# Bosch 1611EVS Adapter Needed



## jteddy (Feb 20, 2012)

I have a nice Bosch 1611EVS router but I can't seem to find a bushing/adapter. I'm also looking for an Owner's Manual and parts diagram. I'm hoping this forum will help me in my search. Any help would be appreciated. Thanks!


----------



## jw2170 (Jan 24, 2008)

Welcome to the router forum.

Thank you for joining us, Jerry.


----------



## jschaben (Jun 21, 2009)

jteddy said:


> I have a nice Bosch 1611EVS router but I can't seem to find a bushing/adapter. I'm also looking for an Owner's Manual and parts diagram. I'm hoping this forum will help me in my search. Any help would be appreciated. Thanks!

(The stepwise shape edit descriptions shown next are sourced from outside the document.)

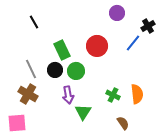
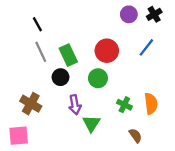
black cross: (148, 26) -> (154, 14), moved
gray line: (31, 69) -> (41, 52), moved
green circle: (76, 71) -> (98, 78), moved

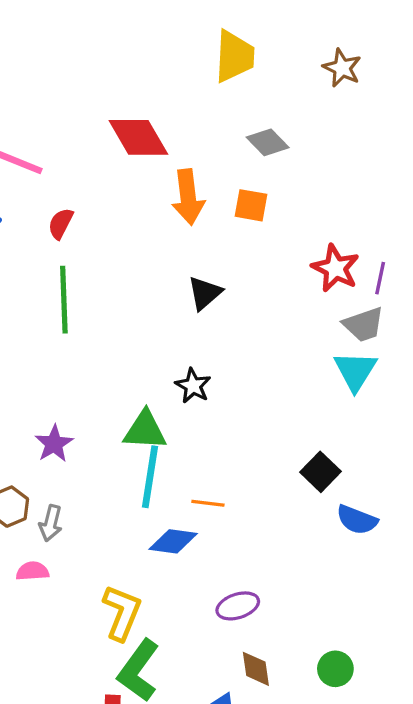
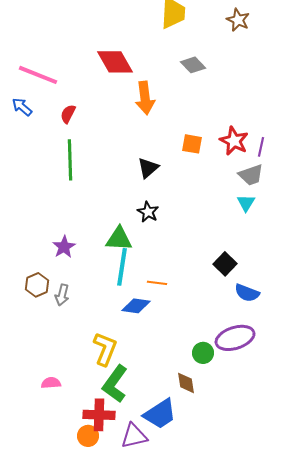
orange square: (251, 205) -> (192, 144), moved
black triangle: (205, 293) -> (148, 168), moved
cyan triangle: (355, 371) -> (246, 203), size x0.7
pink semicircle: (32, 571) -> (51, 383), moved
purple ellipse: (238, 606) -> (235, 338), moved, size x1.5
green circle: (335, 669) -> (203, 353), moved

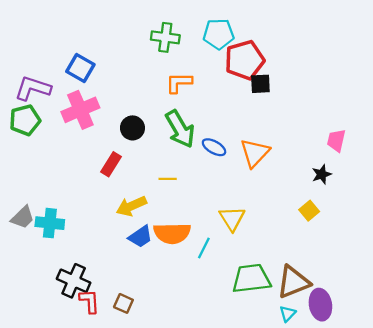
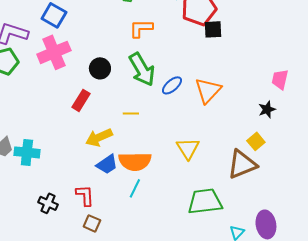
blue ellipse: (214, 147) -> (172, 85), turned -70
cyan line: (204, 248) -> (135, 188), moved
black cross: (74, 281) -> (48, 203), size x0.7
brown triangle: (293, 282) -> (242, 164), moved
red L-shape: (89, 301) -> (85, 195), moved

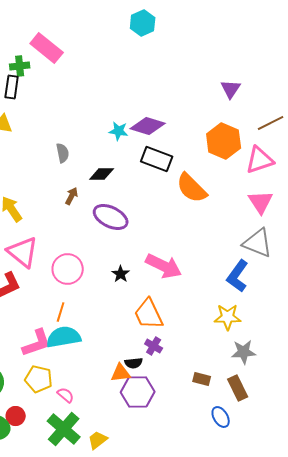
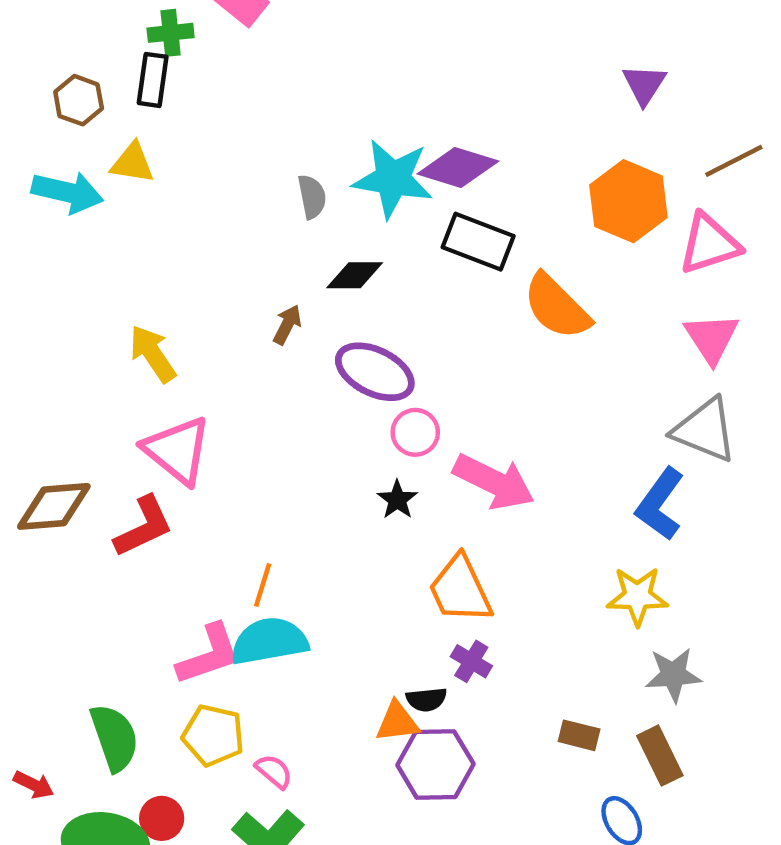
cyan star: (119, 131) -> (393, 179), size x1.8
gray semicircle: (63, 153) -> (312, 197), moved
pink circle: (68, 269) -> (415, 432), moved, size x0.7

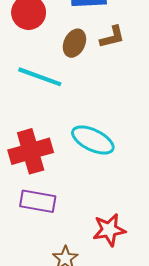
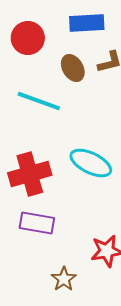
brown ellipse: (74, 43) -> (73, 68), turned -56

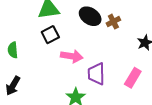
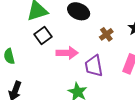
brown cross: (113, 22) -> (106, 34), moved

Hi Jerry - welcome to the forum
The newer Bosch routers take an adapter, part RA1126, to accept guide bushings. I had to google an image of the 1611 and I don't think it will fit, at least not willingly. Another option may be to go with a unversal type base plate that does take bushings. This one will fit most anything:
Amazon.com: Milescraft 1211 Base Plate Metal-Nose Bushing Set for Routers: Home Improvement
It uses a pretty neat turnlock system to just twist the bushings in and out and includes an adapter for the porter cable style threaded bushings.
Good Luck


----------



## Mike (Nov 22, 2004)

Jerry, you are looking for Bosch part number RA1110. Bosch has these in stock for about $16. You will find the manual in our router reference section under Bosch.


----------